WORK REQUEST: All the data that follows should be repeated exactly, without a single picture.

[Transcribed page contents]
--------

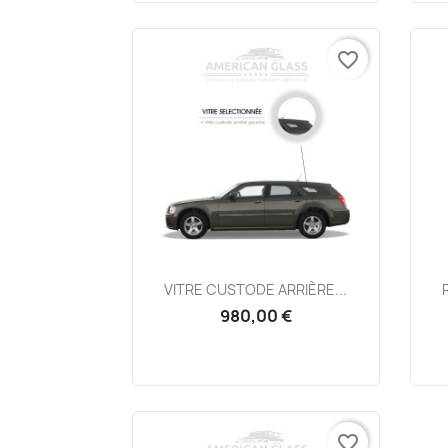
favorite_border
Aperçu rapide

VITRE CUSTODE ARRIÈRE...
980,00 €
favorite_border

--------

REPLY:
favorite_border
Aperçu rapide

VITRE CUSTODE ARRIÈRE...
980,00 €
favorite_border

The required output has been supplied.